Fittingly enough, Part 1 of The CAFO Reader starts from the true beginning of the development of industrial meat production. Rather than explore the physical formation of the first factory farm (though, that is touched upon briefly), the five authors investigate the underlying justification of CAFOs through explorations of the mechanistic philosophy of Galileo, the roles of both religion and science, and current competitive rhetoric.
Part 1 is a necessarily slow read, but I came away with a better understanding of the philosophic and scientific theory that led to the creation of CAFOs.
We are all familiar with daily examples of questionable moral justifications or cognitive dissonance. These justifications vary from the relatively benign (“It’s okay to gossip about this person, as he was really mean to me.”) to the more severe ("I may be embezzling but I am very generous with my money!”). The common justification explaining the abuses of a CAFO sound something like this:
Livestock are here for our benefit. Without a cheap and abundant food supply many would go hungry. Why should we care about the welfare of animals that are going to be slaughtered regardless?
Or like this:
This is an inevitable stage of efficiency.
There is Man…and then there is everything else. Every other life form is beneath us.
These views are specieist. The interests of humanity rank over the well being and flourishing of other species. Philosopher Rene Descartes championed this view in the 17th century, arguing that “nature existed as a toolbox for human industry”. He explained cries and writhing as simple reflexes and eventually in the minds of many, animals became soulless commodities. In the late 18th century, Jeremy Bentham countered by reframing Descartes’ reasoning: the question isn’t can they reason, but can they suffer?
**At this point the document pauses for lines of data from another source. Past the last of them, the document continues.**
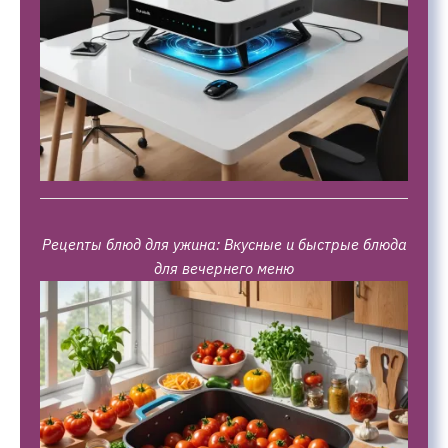
Рецепты блюд для ужина: Вкусные и быстрые блюда
для вечернего меню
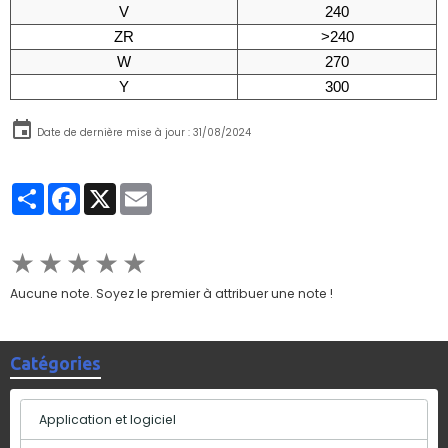
V
240
ZR
>240
W
270
Y
300
Date de dernière mise à jour : 31/08/2024
Partager
Facebook
X
Email
★
★
★
★
★
Aucune note. Soyez le premier à attribuer une note !
Catégories
Application et logiciel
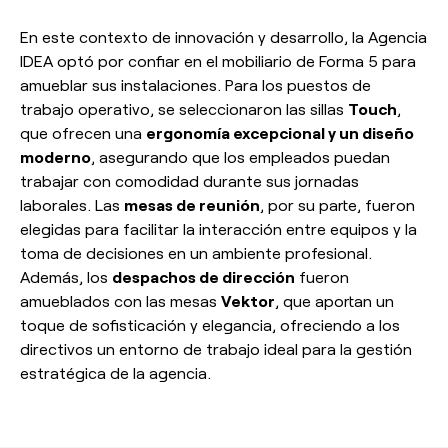
En este contexto de innovación y desarrollo, la Agencia
IDEA optó por confiar en el mobiliario de Forma 5 para
amueblar sus instalaciones. Para los puestos de
trabajo operativo, se seleccionaron las sillas
Touch
,
que ofrecen una
ergonomía excepcional y un diseño
moderno
, asegurando que los empleados puedan
trabajar con comodidad durante sus jornadas
laborales. Las
mesas de reunión
, por su parte, fueron
elegidas para facilitar la interacción entre equipos y la
toma de decisiones en un ambiente profesional.
Además, los
despachos de dirección
fueron
amueblados con las mesas
Vektor
, que aportan un
toque de sofisticación y elegancia, ofreciendo a los
directivos un entorno de trabajo ideal para la gestión
estratégica de la agencia.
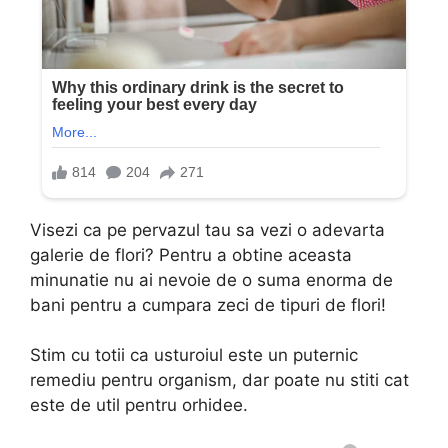
Visezi ca pe pervazul tau sa vezi o adevarta
galerie de flori? Pentru a obtine aceasta
minunatie nu ai nevoie de o suma enorma de
bani pentru a cumpara zeci de tipuri de flori!
Stim cu totii ca usturoiul este un puternic
remediu pentru organism, dar poate nu stiti cat
este de util pentru orhidee.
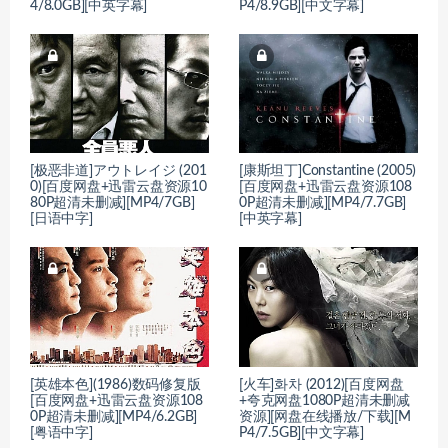
4/8.0GB][中英字幕]
P4/8.9GB][中文字幕]
[极恶非道]アウトレイジ (201
[康斯坦丁]Constantine (2005)
0)[百度网盘+迅雷云盘资源10
[百度网盘+迅雷云盘资源108
80P超清未删减][MP4/7GB]
0P超清未删减][MP4/7.7GB]
[日语中字]
[中英字幕]
[英雄本色](1986)数码修复版
[火车]화차 (2012)[百度网盘
[百度网盘+迅雷云盘资源108
+夸克网盘1080P超清未删减
0P超清未删减][MP4/6.2GB]
资源][网盘在线播放/下载][M
[粤语中字]
P4/7.5GB][中文字幕]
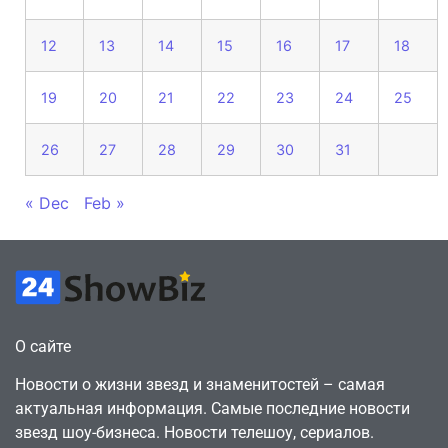
12
13
14
15
16
17
18
19
20
21
22
23
24
25
26
27
28
29
30
31
« Dec
Feb »
О сайте
Новости о жизни звезд и знаменитостей – самая
актуальная информация. Самые последние новости
звезд шоу-бизнеса. Новости телешоу, сериалов.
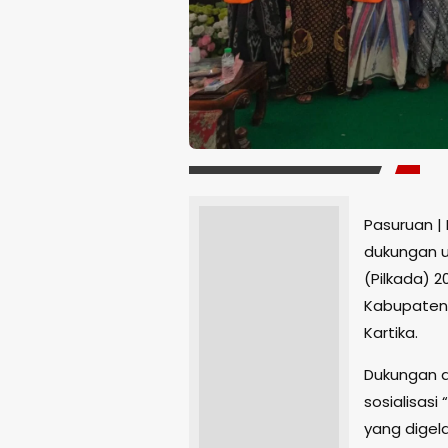
Pasuruan |
dukungan u
(Pilkada) 
Kabupaten
Kartika.
Dukungan d
sosialisasi
yang digela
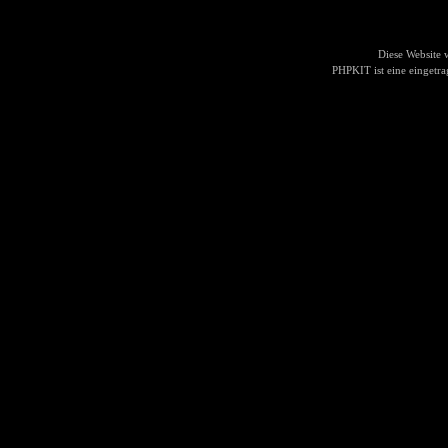
Diese Website
PHPKIT ist eine einget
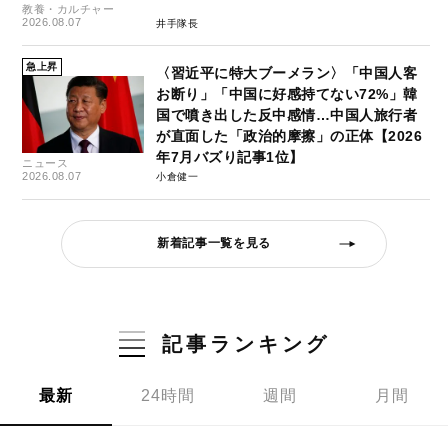
教養・カルチャー
2026.08.07
井手隊長
急上昇
〈習近平に特大ブーメラン〉「中国人客
お断り」「中国に好感持てない72%」韓
国で噴き出した反中感情…中国人旅行者
が直面した「政治的摩擦」の正体【2026
年7月バズり記事1位】
ニュース
2026.08.07
小倉健一
新着記事一覧を見る
記事ランキング
最新
24時間
週間
月間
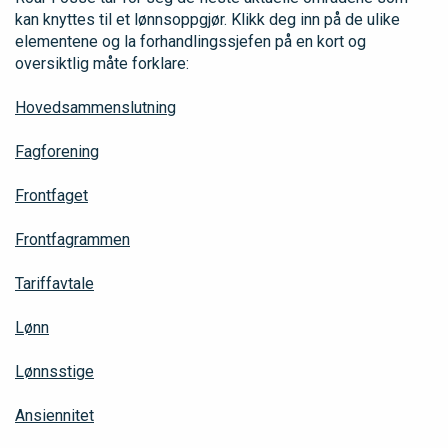
kan knyttes til et lønnsoppgjør. Klikk deg inn på de ulike
elementene og la forhandlingssjefen på en kort og
oversiktlig måte forklare:
Hovedsammenslutning
Fagforening
Frontfaget
Frontfagrammen
Tariffavtale
Lønn
Lønnsstige
Ansiennitet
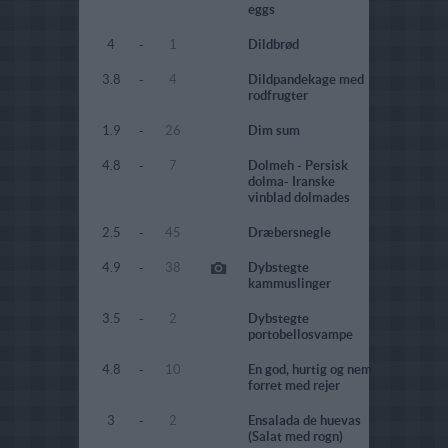
eggs
4
-
1
Dildbrød
3.8
-
4
Dildpandekage med
rodfrugter
1.9
-
26
Dim sum
4.8
-
7
Dolmeh - Persisk
dolma- Iranske
vinblad dolmades
2.5
-
45
Dræbersnegle
4.9
-
38
Dybstegte
kammuslinger
3.5
-
2
Dybstegte
portobellosvampe
4.8
-
10
En god, hurtig og nem
forret med rejer
3
-
2
Ensalada de huevas
(Salat med rogn)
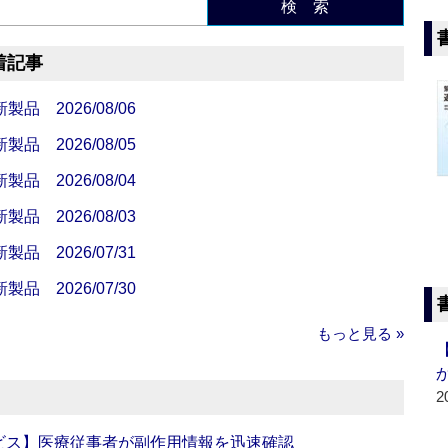
検 索
着記事
 2026/08/06
 2026/08/05
 2026/08/04
 2026/08/03
 2026/07/31
 2026/07/30
もっと見る »
2
ビス】医療従事者が副作用情報を迅速確認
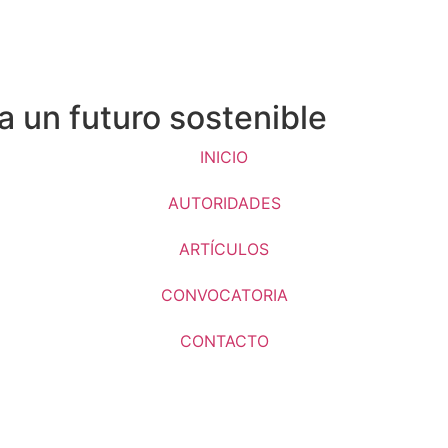
a un futuro sostenible
INICIO
AUTORIDADES
ARTÍCULOS
CONVOCATORIA
CONTACTO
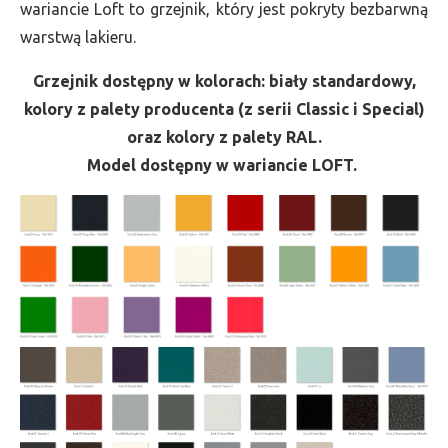
wariancie Loft to grzejnik, który jest pokryty bezbarwną
warstwą lakieru.
Grzejnik dostępny w kolorach: biały standardowy,
kolory z palety producenta (z serii Classic i Special)
oraz kolory z palety RAL.
Model dostępny w wariancie LOFT.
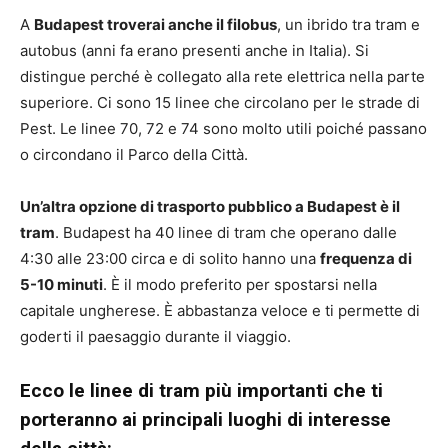
A
Budapest troverai anche il filobus
, un ibrido tra tram e
autobus (anni fa erano presenti anche in Italia). Si
distingue perché è collegato alla rete elettrica nella parte
superiore. Ci sono 15 linee che circolano per le strade di
Pest. Le linee 70, 72 e 74 sono molto utili poiché passano
o circondano il Parco della Città.
Un’altra opzione di trasporto pubblico a Budapest è il
tram
. Budapest ha 40 linee di tram che operano dalle
4:30 alle 23:00 circa e di solito hanno una
frequenza di
5-10 minuti
. È il modo preferito per spostarsi nella
capitale ungherese. È abbastanza veloce e ti permette di
goderti il paesaggio durante il viaggio.
Ecco le linee di tram più importanti che ti
porteranno ai principali luoghi di interesse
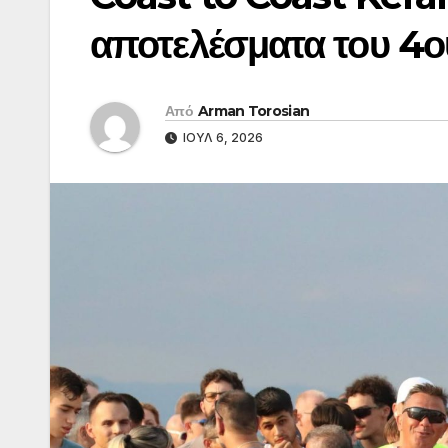
αποτελέσματα του 4
Από
Arman Torosian
ΙΟΎΛ 6, 2026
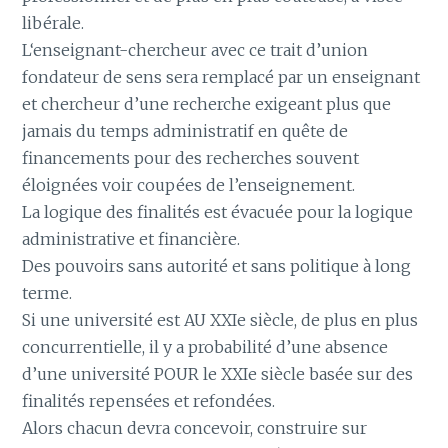
libérale.
L‘enseignant-chercheur avec ce trait d’union
fondateur de sens sera remplacé par un enseignant
et chercheur d’une recherche exigeant plus que
jamais du temps administratif en quête de
financements pour des recherches souvent
éloignées voir coupées de l’enseignement.
La logique des finalités est évacuée pour la logique
administrative et financière.
Des pouvoirs sans autorité et sans politique à long
terme.
Si une université est AU XXIe siècle, de plus en plus
concurrentielle, il y a probabilité d’une absence
d’une université POUR le XXIe siècle basée sur des
finalités repensées et refondées.
Alors chacun devra concevoir, construire sur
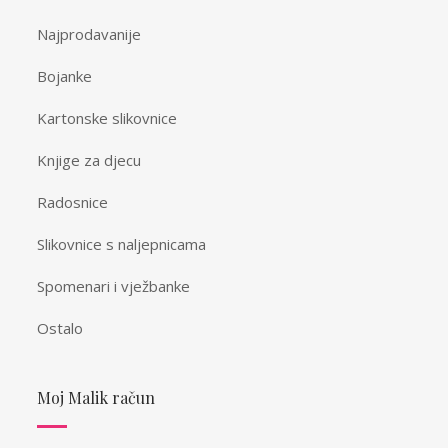
Najprodavanije
Bojanke
Kartonske slikovnice
Knjige za djecu
Radosnice
Slikovnice s naljepnicama
Spomenari i vježbanke
Ostalo
Moj Malik račun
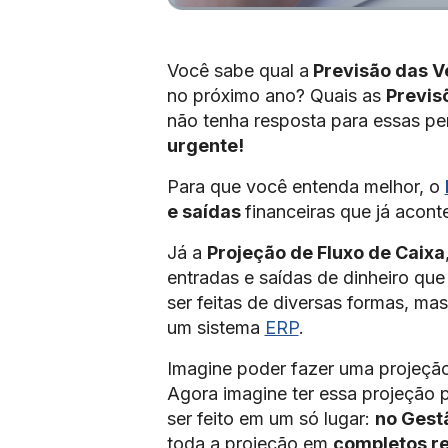
Você sabe qual a
Previsão das V
no próximo ano? Quais as
Previs
não tenha resposta para essas pe
urgente!
Para que você entenda melhor, o
e saídas
financeiras que já acon
Já a
Projeção de Fluxo de Caixa
entradas e saídas de dinheiro qu
ser feitas de diversas formas, ma
um sistema
ERP
.
Imagine poder fazer uma projeção
Agora imagine ter essa projeção 
ser feito em um só lugar:
no Gest
toda a projeção em
completos re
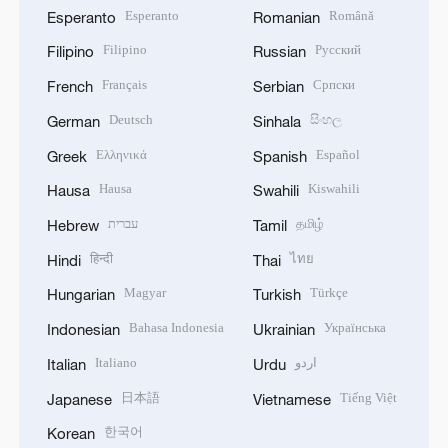
Esperanto
Română
Esperanto
Romanian
Filipino
Русский
Filipino
Russian
Français
Српски
French
Serbian
Deutsch
සිංහල
German
Sinhala
Ελληνικά
Español
Greek
Spanish
Hausa
Kiswahili
Hausa
Swahili
עברית
தமிழ்
Hebrew
Tamil
हिन्दी
ไทย
Hindi
Thai
Magyar
Türkçe
Hungarian
Turkish
Bahasa Indonesia
Українська
Indonesian
Ukrainian
Italiano
اردو
Italian
Urdu
日本語
Tiếng Việt
Japanese
Vietnamese
한국어
Korean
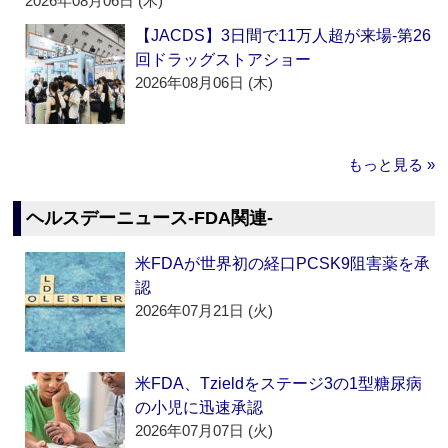
2026年08月06日 (木)
【JACDS】3日間で11万人超が来場‐第26
回ドラッグストアショー
2026年08月06日 (木)
もっと見る »
ヘルスデーニュース‐FDA関連‐
米FDAが世界初の経口PCSK9阻害薬を承
認
2026年07月21日 (火)
米FDA、Tzieldをステージ3の1型糖尿病
の小児に迅速承認
2026年07月07日 (火)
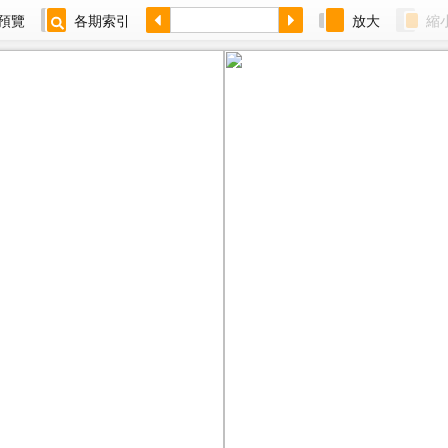
預覽
各期索引
放大
縮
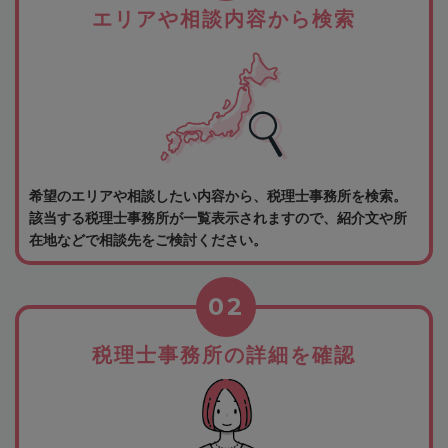
エリアや相談内容から検索
希望のエリアや相談したい内容から、税理士事務所を検索。
該当する税理士事務所が一覧表示されますので、紹介文や所
在地などで相談先をご検討ください。
02
税理士事務所の詳細を確認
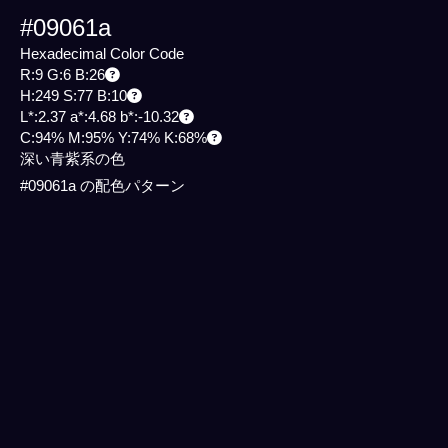
#09061a
Hexadecimal Color Code
R:9 G:6 B:26
H:249 S:77 B:10
L*:2.37 a*:4.68 b*:-10.32
C:94% M:95% Y:74% K:68%
深い青紫系の色
#09061a の配色パターン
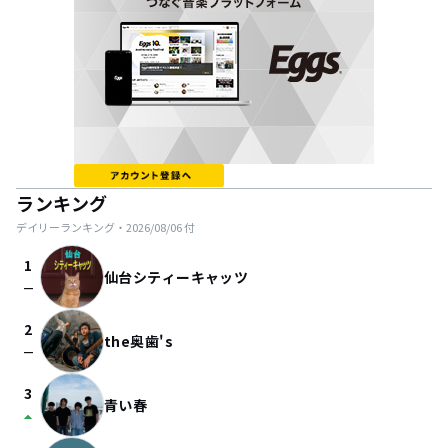
ランキング
デイリーランキング・
2026/08/06
付
1
仙台シティーキャッツ
check_indeterminate_small
2
the奥歯's
check_indeterminate_small
3
青い春
arrow_drop_up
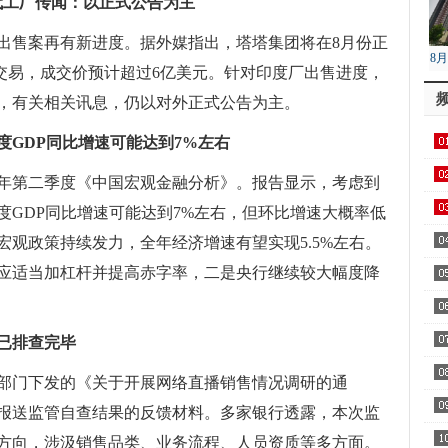
e代工厂传闻：以正式公告为主
出售案再有新进度。据外媒指出，塔塔集团将在8月份正
8
收购交易，成交价预计超过6亿美元。针对印度厂出售进度，
降
，有关相关讯息，仍以对外正式公告为主。
度GDP同比增速可能达到7%左右
3年第二季度《中国宏观金融分析》。报告显示，考虑到
度GDP同比增速可能达到7%左右，但环比增速大概率低
观政策持续发力，全年经济增速有望实现5.5%左右。
应适当加杠杆并提高赤字率，二是央行继续较大幅度降
已排查完毕
部门下发的《关于开展网络直播销售情况调研的通
报送监管自查结果的反馈材料。多家银行透露，本次监
方向，涉汲销售品类、业务流程、人员资质等多方面。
The idea that our relationship with other members of the animal kingdom has moral relevance goes back millennia, including in the Bible. For example, the Old Testament forbids unnecessary pain and suffering of animals.
Raising animals used to be referred to as “animal husbandry”. “To husband” means to use with care, to keep, to save, to conserve. Animal husbandry is now referred to as “animal science”. New language serves to validate an increasingly mechanistic mindset, where the focus isn’t on care or conservation but on efficiency, profit, and competition. Wendell Berry aptly notes that mechanical farming makes it easy to think mechanically about the land and its creatures, and prevents us from recognizing animals as fellow creatures.
The current EPA definition of a large CAFO is as follows:
• 1,000 cattle
• 2,500 swine
• 55,000 turkeys
• 125,000 chickens
• 82,000 layers
Specific CAFOs tend to be heavily concentrated by geography.
Dairies: California and Idaho
Cattle: Texas and Kansas
Broilers: Chesapeake Bay, Arkansas, Alabama, Georgia, Kentucky, North Carolina
Eggs: Iowa, Ohio
Pig: Iowa, North Carolina
Modern industrial slaughterhouses kill at an incredible pace, “processing” as many as 360,000 pigs a day. CAFOs also generate waste of epic proportions. According to Daniel Imhoff, it’s not uncommon for a CAFO on 100 acres to generate the same amount of sewage as a city of 100,000 people. The key environmental difference between the city and the CAFO is that CAFOs aren’t required to set up carefully monitored sewage treatment plants. Instead, the manure lagoons are allowed to seep into our groundwater and evaporate into our atmosphere.
Beyond the lack of regulations regarding waste, CAFOs toe a fine line between factory regulations and farm regulations, embracing whichever definition is to their benefit.
Because CAFOs are regarded as farms, not industries, they have a free pass on certain air and water emissions. And yet, despite being regarded as farms, the Animal Welfare Act doesn’t apply to their animals (as it does for pets, exhibition animals, and research animals).
Factory farming has no traditions, rules, or decency. It’s an abandonment of natural animal husbandry and rural values: we have abdicated our moral compass to the owners of factory food production. For those who argue “This is an inevitable stage of efficiency”, these authors respond by saying that we could treat many other things in life more efficiently if we didn’t have ethical restraints. Are there no ethical boundaries anymore?
As Matthew Scully says:
“If reason and morality is what sets us apart from other animals, THEN reason and morality must guide us in how we treat them. What makes a human a human is precisely the ability to understand that the suffering of an animal is more important than the taste of a treat.”
We can’t just take from these creatures—we must give them something in return. Whether or not we choose to eat them, we should be able to agree that animals deserve certain species-specific freedoms like the ability to turn around, stand up, and breathe fresh air. (And yes, that is an incredibly low bar.)